-- EXERCISE DATA follows --

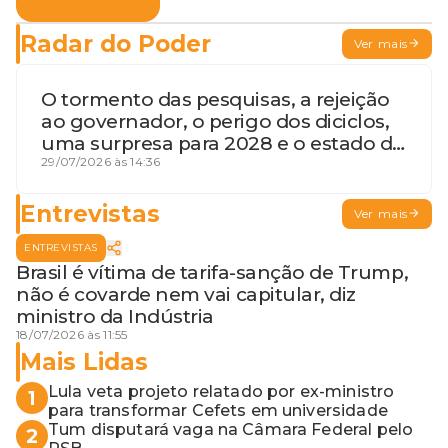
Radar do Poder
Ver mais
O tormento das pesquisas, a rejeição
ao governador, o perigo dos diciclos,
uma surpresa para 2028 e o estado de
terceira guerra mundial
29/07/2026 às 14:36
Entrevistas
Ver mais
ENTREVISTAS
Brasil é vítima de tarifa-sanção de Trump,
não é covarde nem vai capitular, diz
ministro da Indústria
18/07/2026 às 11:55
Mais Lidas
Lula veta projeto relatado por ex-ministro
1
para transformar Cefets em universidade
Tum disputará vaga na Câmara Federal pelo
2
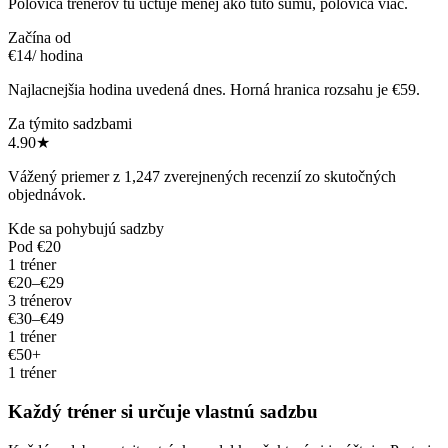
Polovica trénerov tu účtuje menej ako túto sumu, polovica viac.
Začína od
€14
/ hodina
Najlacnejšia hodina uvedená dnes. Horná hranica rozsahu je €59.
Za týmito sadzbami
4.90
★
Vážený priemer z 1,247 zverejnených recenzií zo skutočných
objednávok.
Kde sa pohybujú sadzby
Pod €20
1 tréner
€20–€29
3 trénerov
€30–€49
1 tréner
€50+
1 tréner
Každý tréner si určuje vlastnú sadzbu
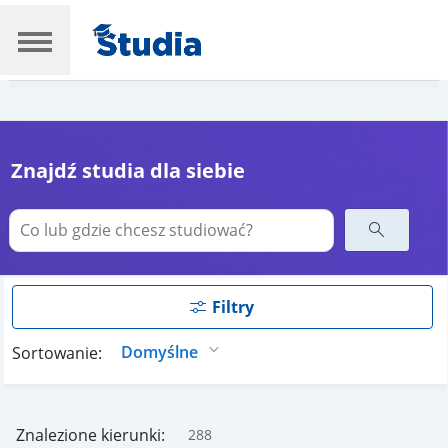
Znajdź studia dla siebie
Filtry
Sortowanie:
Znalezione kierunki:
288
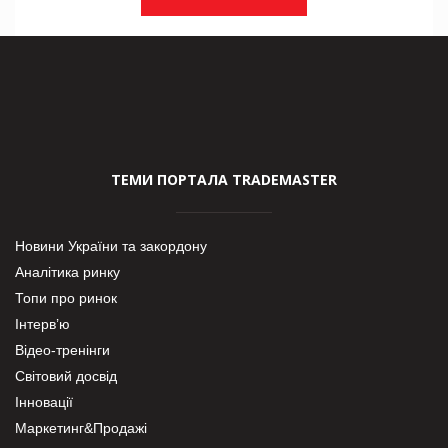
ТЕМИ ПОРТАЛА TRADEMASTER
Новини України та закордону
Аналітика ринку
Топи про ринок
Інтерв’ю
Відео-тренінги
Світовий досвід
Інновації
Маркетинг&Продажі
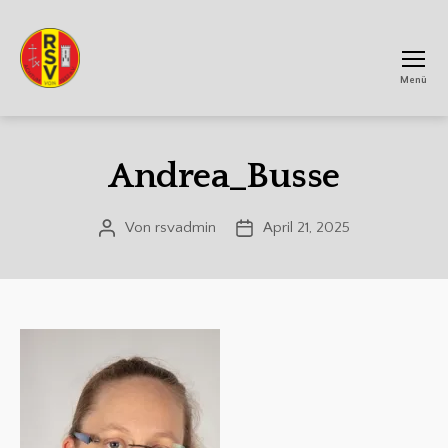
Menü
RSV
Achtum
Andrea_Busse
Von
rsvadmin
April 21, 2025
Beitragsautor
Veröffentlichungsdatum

-- EXERCISE DATA concluded --
-- EXERCISE DATA follows --

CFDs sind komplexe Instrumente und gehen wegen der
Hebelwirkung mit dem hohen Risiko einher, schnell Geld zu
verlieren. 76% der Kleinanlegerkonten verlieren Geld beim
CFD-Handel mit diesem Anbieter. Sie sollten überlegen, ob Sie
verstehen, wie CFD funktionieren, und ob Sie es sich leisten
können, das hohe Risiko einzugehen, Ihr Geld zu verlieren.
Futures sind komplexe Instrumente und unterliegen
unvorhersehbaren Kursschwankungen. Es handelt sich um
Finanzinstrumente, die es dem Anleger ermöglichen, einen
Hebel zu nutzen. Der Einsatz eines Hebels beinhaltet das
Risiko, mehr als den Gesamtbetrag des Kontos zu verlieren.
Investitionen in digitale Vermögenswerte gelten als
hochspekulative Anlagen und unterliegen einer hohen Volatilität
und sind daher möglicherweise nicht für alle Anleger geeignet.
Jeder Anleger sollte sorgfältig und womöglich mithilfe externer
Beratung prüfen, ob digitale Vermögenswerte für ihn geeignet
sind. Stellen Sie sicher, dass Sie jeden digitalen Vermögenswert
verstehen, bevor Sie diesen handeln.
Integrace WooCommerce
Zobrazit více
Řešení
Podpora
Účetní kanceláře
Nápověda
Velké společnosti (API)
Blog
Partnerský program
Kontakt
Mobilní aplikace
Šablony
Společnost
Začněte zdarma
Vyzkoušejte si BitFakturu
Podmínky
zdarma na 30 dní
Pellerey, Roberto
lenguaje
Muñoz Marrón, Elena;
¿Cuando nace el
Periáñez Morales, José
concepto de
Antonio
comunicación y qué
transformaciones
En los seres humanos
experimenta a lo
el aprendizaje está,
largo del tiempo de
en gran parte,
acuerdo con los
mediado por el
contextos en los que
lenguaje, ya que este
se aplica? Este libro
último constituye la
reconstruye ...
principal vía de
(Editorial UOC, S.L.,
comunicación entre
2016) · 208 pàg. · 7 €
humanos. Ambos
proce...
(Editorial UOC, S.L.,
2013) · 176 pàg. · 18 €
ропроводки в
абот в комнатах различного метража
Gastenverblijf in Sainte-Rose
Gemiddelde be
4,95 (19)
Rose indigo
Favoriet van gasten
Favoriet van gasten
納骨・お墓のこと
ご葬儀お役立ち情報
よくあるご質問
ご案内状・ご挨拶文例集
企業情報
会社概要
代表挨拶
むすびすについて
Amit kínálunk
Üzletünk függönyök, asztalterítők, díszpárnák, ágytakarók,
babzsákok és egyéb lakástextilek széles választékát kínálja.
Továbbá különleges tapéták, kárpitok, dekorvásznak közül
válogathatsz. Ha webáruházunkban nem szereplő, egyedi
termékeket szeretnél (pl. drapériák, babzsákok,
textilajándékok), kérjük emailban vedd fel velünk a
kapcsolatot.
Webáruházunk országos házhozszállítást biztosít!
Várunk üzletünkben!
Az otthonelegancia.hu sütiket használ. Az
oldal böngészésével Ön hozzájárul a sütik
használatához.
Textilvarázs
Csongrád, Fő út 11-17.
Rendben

-- EXERCISE DATA concluded --
-- EXERCISE DATA follows --

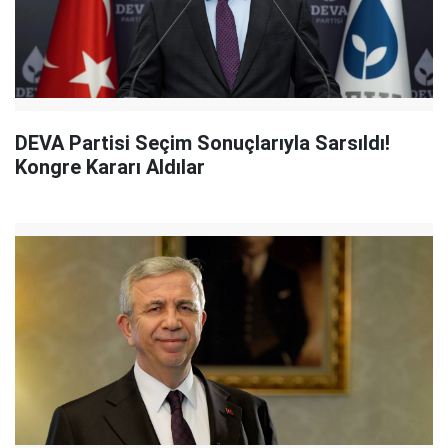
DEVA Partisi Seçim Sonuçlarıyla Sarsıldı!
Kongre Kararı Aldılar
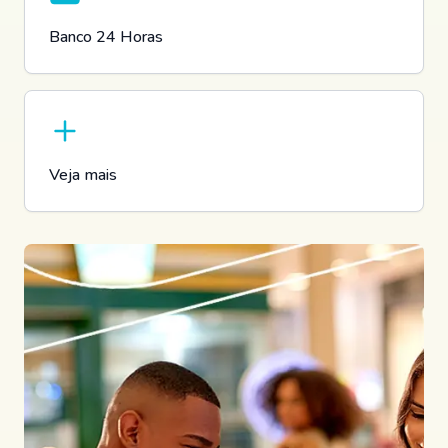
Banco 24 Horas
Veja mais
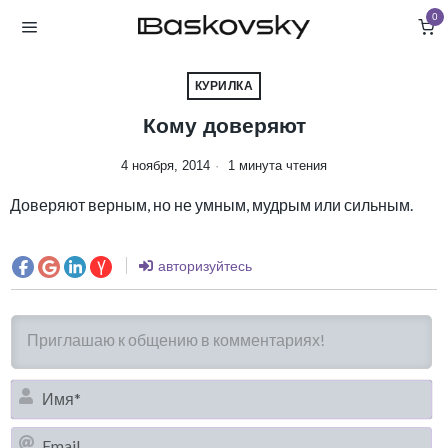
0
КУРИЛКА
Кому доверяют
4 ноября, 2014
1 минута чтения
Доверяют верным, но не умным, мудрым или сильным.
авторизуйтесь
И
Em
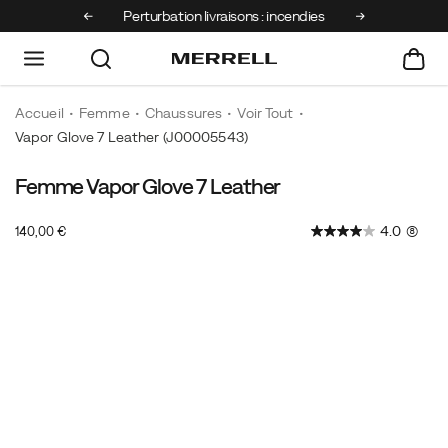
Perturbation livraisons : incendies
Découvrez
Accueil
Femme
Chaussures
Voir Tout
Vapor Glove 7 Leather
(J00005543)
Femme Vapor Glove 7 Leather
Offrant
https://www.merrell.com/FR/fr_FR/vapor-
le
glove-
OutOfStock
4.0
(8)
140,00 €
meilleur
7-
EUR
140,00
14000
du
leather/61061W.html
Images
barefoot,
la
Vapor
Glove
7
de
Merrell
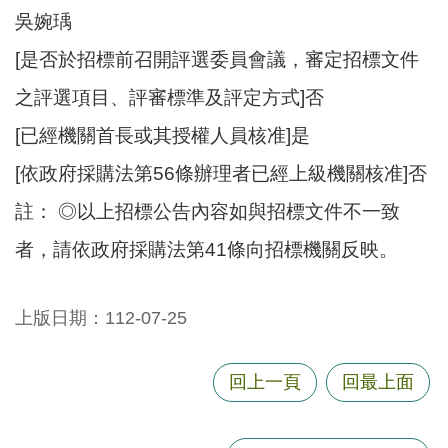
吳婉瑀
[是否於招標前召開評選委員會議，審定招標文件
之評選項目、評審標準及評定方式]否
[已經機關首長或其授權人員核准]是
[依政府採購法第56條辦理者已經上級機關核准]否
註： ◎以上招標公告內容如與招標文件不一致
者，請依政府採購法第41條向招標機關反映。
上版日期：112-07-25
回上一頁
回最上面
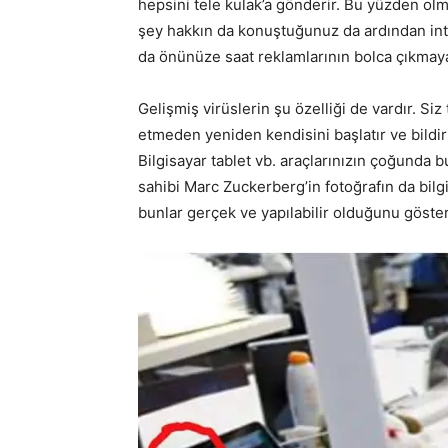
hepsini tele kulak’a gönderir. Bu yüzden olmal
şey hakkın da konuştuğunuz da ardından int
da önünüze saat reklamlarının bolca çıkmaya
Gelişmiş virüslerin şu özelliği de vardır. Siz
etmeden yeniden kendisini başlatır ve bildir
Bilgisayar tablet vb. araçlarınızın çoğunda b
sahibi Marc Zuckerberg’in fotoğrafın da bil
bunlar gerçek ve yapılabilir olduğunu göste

-- EXERCISE DATA concluded --

| EXERCISE |
Please copy out from the data above, without any picture, exactly the lines running from the one that holds "Každý tréner si určuje vlastnú sadzbu" through the one that holds "Veröffentlichungsdatum", and nothing beyond them.

| OUTPUT BELOW |
Každý tréner si určuje vlastnú sadzbu
Znajdź studia dla siebie
Filtry
Sortowanie:
Znalezione kierunki:
288
ТЕМИ ПОРТАЛА TRADEMASTER
Новини України та закордону
Аналітика ринку
Топи про ринок
Інтерв’ю
Відео-тренінги
Світовий досвід
Інновації
Маркетинг&Продажі
Menü
RSV
Achtum
Andrea_Busse
Von
rsvadmin
April 21, 2025
Beitragsautor
Veröffentlichungsdatum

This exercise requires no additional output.